Chantrait : Une toute dernière question qui n'a pas de rapport avec les inondations, mais qui intéresse des millions de Français. Record de cas Covid ce soir. La situation sanitaire s'aggrave dans notre pays.

De nouvelles restrictions sont-elles à attendre ? Dans 10 jours, ce sont les vacances de la Toussaint. Est-ce que vous conseillerez aux Français de limiter leurs déplacements, de ne pas partir en vacances ? -E.

Macron : Alors, j'ai tenu ce matin un Conseil de défense sur ce sujet pour aller dans le détail très précis. Les annonces seront faites demain par le ministre des Solidarités et de la Santé. Vous avez raison de dire que l'épidémie continue de monter.

Il y a des légers mieux dans des territoires où on a réussi par notre stratégie collective, parce que c'est là aussi toute la nation, à commencer à freiner les choses. Mais le virus circule plus vite depuis plusieurs semaines. J.

Wittenberg : Et donc de nouvelles restrictions ? -E. Macron : Et donc il y aura bien sûr dans notre stratégie, dans les endroits où ça circule trop vite, et en particulier où ça circule beaucoup chez les personnes âgées, qui sont les plus vulnérables et où on voit de plus en plus de lits occupés aux urgences.

Eh bien, on doit aller vers plus de restrictions comme celles qu'on a pu connaître, par exemple, dans les Bouches-du-Rhône, ou dans Paris et la petite couronne. -Des limitations de déplacement ? -Il y aura cela.

Après, la stratégie qu'on a retenue n'est pas celle-ci, elle est aussi de responsabiliser nos concitoyens. Nous ne sommes pas, et pour plusieurs mois, nous ne serons pas dans un temps normal. Et donc il faut continuer de strictement appliquer les règles, d'être collectivement responsables les uns les autres.

En somme, de prendre soin de nous collectivement, de prendre soin des plus fragiles, nos aînés, les vulnérables, de prendre soin aussi de nos soignants.
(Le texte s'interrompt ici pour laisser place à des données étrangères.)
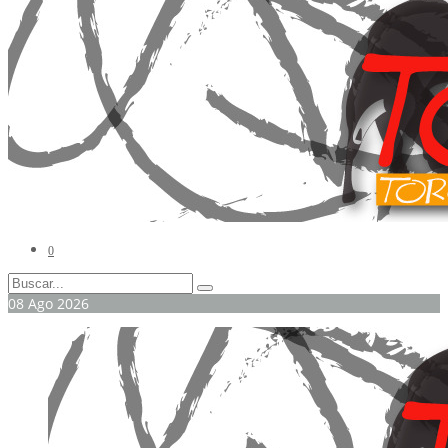
0
08
Ago
2026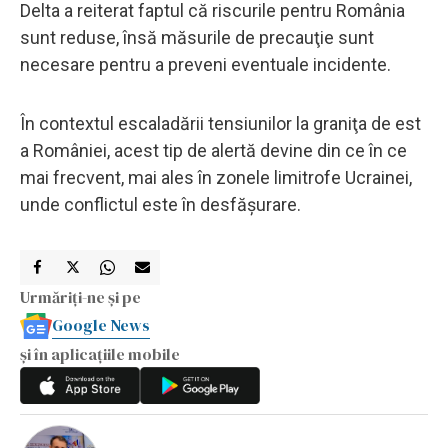
Delta a reiterat faptul că riscurile pentru România
sunt reduse, însă măsurile de precauţie sunt
necesare pentru a preveni eventuale incidente.
În contextul escaladării tensiunilor la graniţa de est
a României, acest tip de alertă devine din ce în ce
mai frecvent, mai ales în zonele limitrofe Ucrainei,
unde conflictul este în desfășurare.
Urmăriți-ne și pe
Google News
și în aplicațiile mobile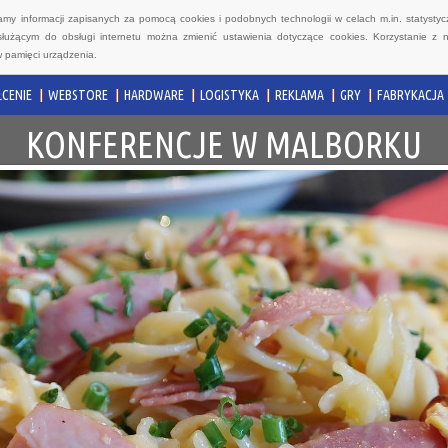
wamy informacji zapisanych za pomocą cookies i podobnych technologii w celach m.in. statyst
służącym do obsługi internetu można zmienić ustawienia dotyczące cookies. Korzystanie z 
 pamięci urządzenia.
CENIE
WEBSTORE
HARDWARE
LOGISTYKA
REKLAMA
GRY
FABRYKACJA
KONFERENCJE W MALBORKU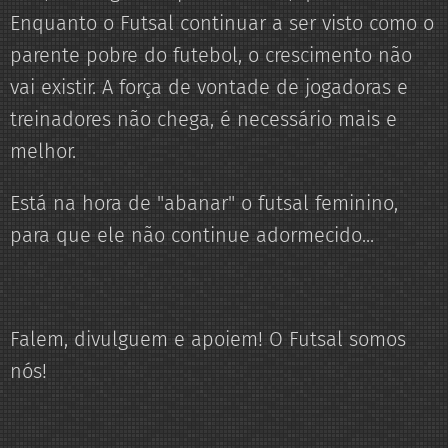
Enquanto o Futsal continuar a ser visto como o
parente pobre do futebol, o crescimento não
vai existir. A força de vontade de jogadoras e
treinadores não chega, é necessário mais e
melhor.
Está na hora de "abanar" o futsal feminino,
para que ele não continue adormecido...
Falem, divulguem e apoiem! O Futsal somos
nós!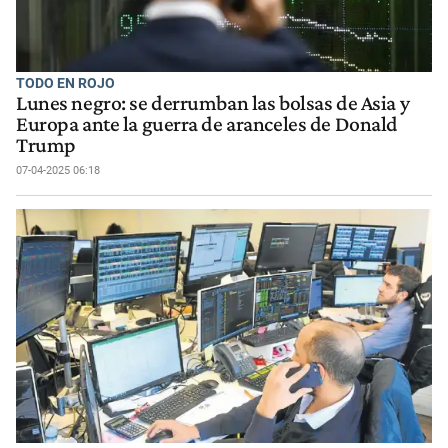
TODO EN ROJO
Lunes negro: se derrumban las bolsas de Asia y
Europa ante la guerra de aranceles de Donald
Trump
07-04-2025 06:18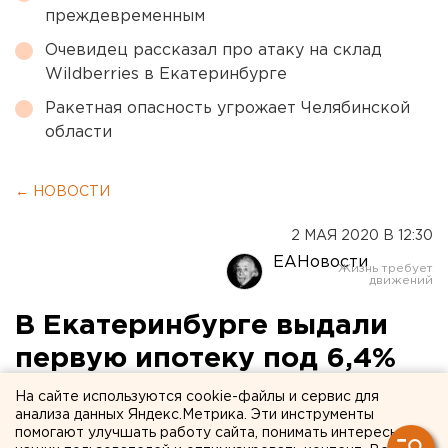
преждевременным
Очевидец рассказал про атаку на склад
Wildberries в Екатеринбурге
Ракетная опасность угрожает Челябинской
области
← НОВОСТИ
2 МАЯ 2020 В 12:30
ЕАНовости
В Екатеринбурге выдали
первую ипотеку под 6,4%
годовых (ВИДЕО)
На сайте используются cookie-файлы и сервис для
анализа данных Яндекс.Метрика. Эти инструменты
помогают улучшать работу сайта, понимать интересы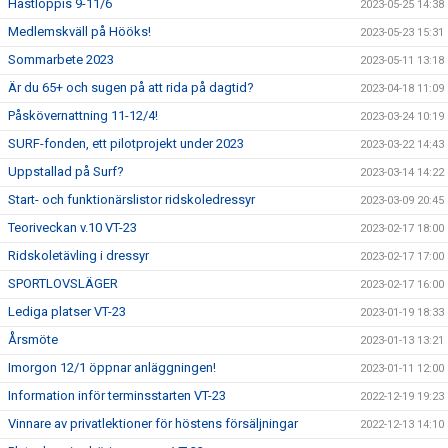
Hästloppis 9-11/6
2023-05-25 14:38
Medlemskväll på Hööks!
2023-05-23 15:31
Sommarbete 2023
2023-05-11 13:18
Är du 65+ och sugen på att rida på dagtid?
2023-04-18 11:09
Påskövernattning 11-12/4!
2023-03-24 10:19
SURF-fonden, ett pilotprojekt under 2023
2023-03-22 14:43
Uppstallad på Surf?
2023-03-14 14:22
Start- och funktionärslistor ridskoledressyr
2023-03-09 20:45
Teoriveckan v.10 VT-23
2023-02-17 18:00
Ridskoletävling i dressyr
2023-02-17 17:00
SPORTLOVSLÄGER
2023-02-17 16:00
Lediga platser VT-23
2023-01-19 18:33
Årsmöte
2023-01-13 13:21
Imorgon 12/1 öppnar anläggningen!
2023-01-11 12:00
Information inför terminsstarten VT-23
2022-12-19 19:23
Vinnare av privatlektioner för höstens försäljningar
2022-12-13 14:10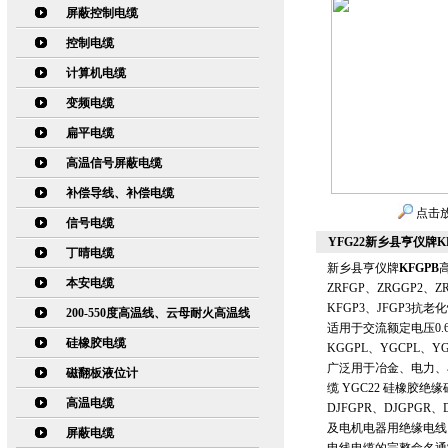
屏蔽控制电缆
控制电缆
计算机电缆
变频电缆
扁平电缆
高温信号屏蔽电缆
补偿导线、补偿电缆
点击
信号电缆
YFG22新乡县亨仪牌
丁晴电缆
新乡县亨仪牌
KFGPB
高
本安电缆
ZRFGP、ZRGGP2、Z
KFGP3、JFGP3抗
200-550度高温线、云母耐火高温线
适用于交流额定电压0.
硅橡胶电缆
KGGPL、YGCPL、YGG
广泛用于冶金、电力、石
磁翻板液位计
缆 YGC22 硅橡
高温电缆
DJFGPR、DJGPG
及电机电器用绝缘电线
屏蔽电缆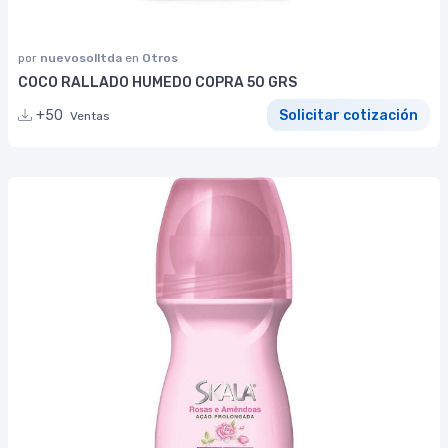
por
nuevosolltda
en
Otros
COCO RALLADO HUMEDO COPRA 50 GRS
+50
Solicitar cotización
Ventas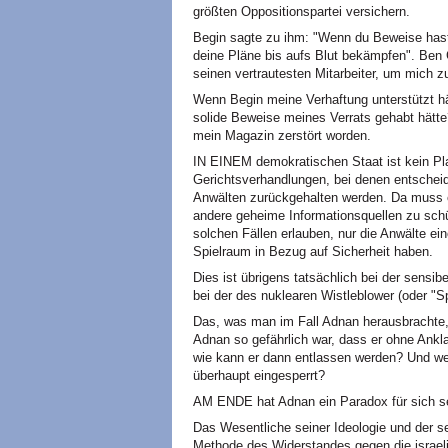
größten Oppositionspartei versichern.
Begin sagte zu ihm: "Wenn du Beweise hast,
deine Pläne bis aufs Blut bekämpfen". Ben G
seinen vertrautesten Mitarbeiter, um mich z
Wenn Begin meine Verhaftung unterstützt hä
solide Beweise meines Verrats gehabt hät
mein Magazin zerstört worden.
IN EINEM demokratischen Staat ist kein Plat
Gerichtsverhandlungen, bei denen entsche
Anwälten zurückgehalten werden. Da muss 
andere geheime Informationsquellen zu sc
solchen Fällen erlauben, nur die Anwälte ei
Spielraum in Bezug auf Sicherheit haben.
Dies ist übrigens tatsächlich bei der sensi
bei der des nuklearen Wistleblower (oder "
Das, was man im Fall Adnan herausbrachte, 
Adnan so gefährlich war, dass er ohne Ankl
wie kann er dann entlassen werden? Und wen
überhaupt eingesperrt?
AM ENDE hat Adnan ein Paradox für sich s
Das Wesentliche seiner Ideologie und der se
Methode des Widerstandes gegen die israel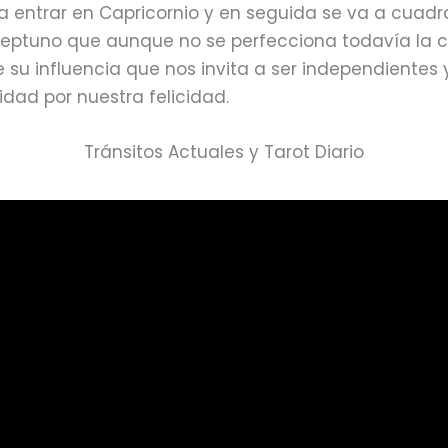
a entrar en Capricornio y en seguida se va a cuadr
Neptuno que aunque no se perfecciona todavía la 
e su influencia que nos invita a ser independientes
idad por nuestra felicidad.
Tránsitos Actuales y Tarot Diario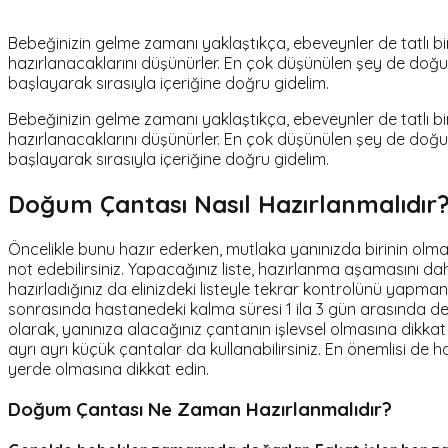
Bebeğinizin gelme zamanı yaklaştıkça, ebeveynler de tatlı bi
hazırlanacaklarını düşünürler. En çok düşünülen şey de doğ
başlayarak sırasıyla içeriğine doğru gidelim.
Bebeğinizin gelme zamanı yaklaştıkça, ebeveynler de tatlı bi
hazırlanacaklarını düşünürler. En çok düşünülen şey de doğu
başlayarak sırasıyla içeriğine doğru gidelim.
Doğum Çantası Nasıl Hazırlanmalıdır
Öncelikle bunu hazır ederken, mutlaka yanınızda birinin olması 
not edebilirsiniz. Yapacağınız liste, hazırlanma aşamasını dah
hazırladığınız da elinizdeki listeyle tekrar kontrolünü yapma
sonrasında hastanedeki kalma süresi 1 ila 3 gün arasında değ
olarak, yanınıza alacağınız çantanın işlevsel olmasına dikkat e
ayrı ayrı küçük çantalar da kullanabilirsiniz. En önemlisi de h
yerde olmasına dikkat edin.
Doğum Çantası Ne Zaman Hazırlanmalıdır
?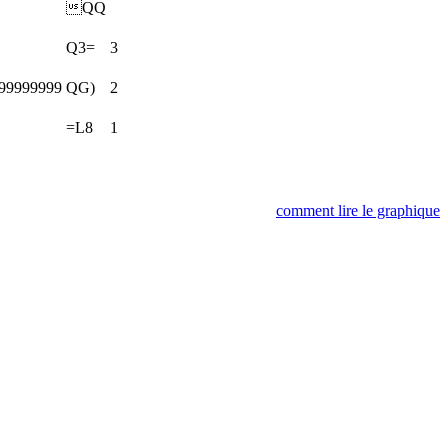
QQ
Q3=
3
99999999
QG)
2
=L8
1
comment lire le graphique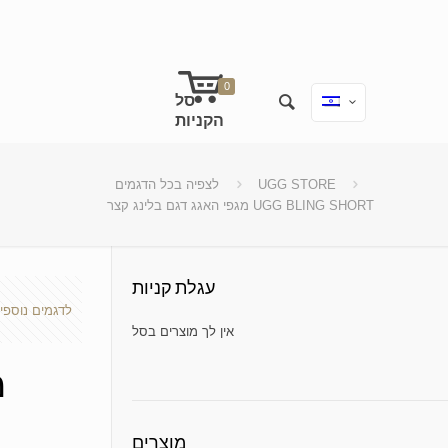
0
UGG STORE
לצפיה בכל הדגמים
מגפי האגג דגם בלינג קצר UGG BLING SHORT
עגלת קניות
לדגמים נוספי
No products in the cart.
מ
מוצרים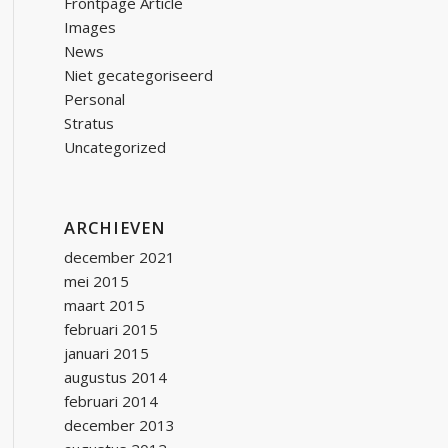
Frontpage Article
Images
News
Niet gecategoriseerd
Personal
Stratus
Uncategorized
ARCHIEVEN
december 2021
mei 2015
maart 2015
februari 2015
januari 2015
augustus 2014
februari 2014
december 2013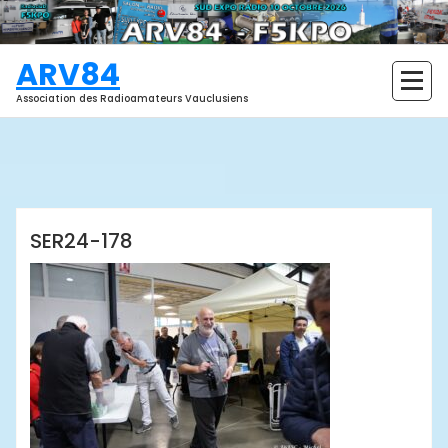
Aller
au
contenu
ARV84
Association des Radioamateurs Vauclusiens
ARV84
SER24-178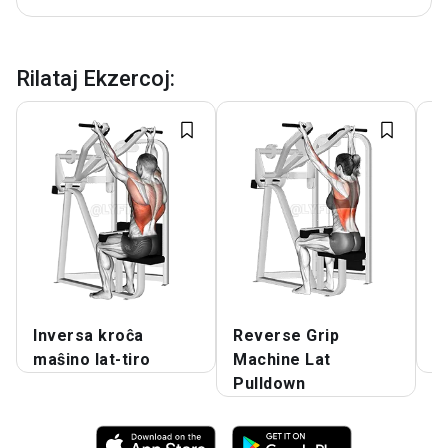
Rilataj Ekzercoj
:
Inversa kroĉa
Reverse Grip
I
maŝino lat-tiro
Machine Lat
m
Pulldown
Et quand on a des restrictions un peu plus fortes, c'est pour aider nos soignants qui sont sous une très forte pression et qui ont de plus en plus de lits occupés à cause du Covid. Voilà.

J. Wittenberg : Merci pour cet entretien, M. le président. -E.

Macron : Merci à vous. Et permettez-moi à travers vous vraiment de dire à la fois l'émotion et la fierté ressentie en croisant tout au long de l'après-midi nos concitoyens. Il y a eu un héroïsme du quotidien chez nos concitoyens, nos pompiers, nos gendarmes, nos services, qui était remarquable.

Leur dire aussi la solidarité de toute la nation. -M. Chantrait : Merci à vous.

J. Wittenberg : Merci, M. le président.